Leveraging Hidden Organizational Structures

Social tools can be leveraged to uncover hidden organizational structures; ones that mimic water-cooler conversations, golf days, hallway chats -- and can be so vital to decision making.

Being able to connect with fellow employees through search, and discover their actions by following their status, tags, notes or blogs can surface information that would otherwise not be available by direct questions or emails. It is the very act of social interaction within SharePoint that can help discover how users really interact, and how the organization functions as a whole. This can be vital information in terms of reorganizing or optimizing an organization’s structure and process.

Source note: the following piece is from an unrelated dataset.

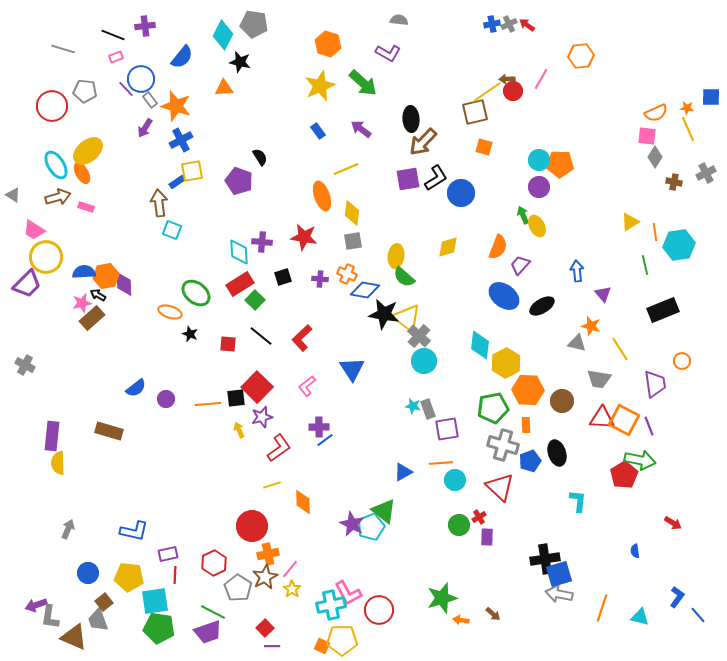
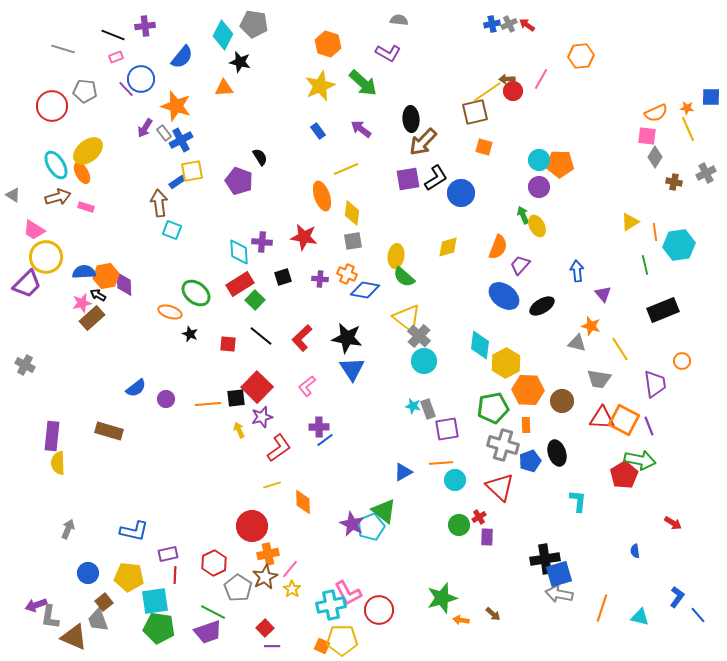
gray rectangle at (150, 100): moved 14 px right, 33 px down
black star at (384, 314): moved 37 px left, 24 px down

(Editor's Note: Get a handle on SharePoint's Social Features. Read: Evaluating SharePoint 2010 as an Enterprise 2.0 Platform)

Increased Employee Engagement

Engaging employees is key to the success of many organizations today. Employees don’t want to be merely fed information; they would like to have a hand in the creation and direction of it. Social tools such as tags and ratings engage employees by allowing them to indicate what they think has the greatest relevance and value.

Rather than paying for research, social tools in SharePoint can be used to give employees a voice and thereby uncover what they find most important. Social content repositories such as blogs, wikis and discussion boards now have the added capabilities of notes, rankings and tagging that allow users to add context to their contributions.

There is an interrelatedness of the engagement that occurs at both the social and business level. Similar to social clubs, like sports teams or charity groups found in many organizations, social tools can be used to create a sense of community and belonging within an organization.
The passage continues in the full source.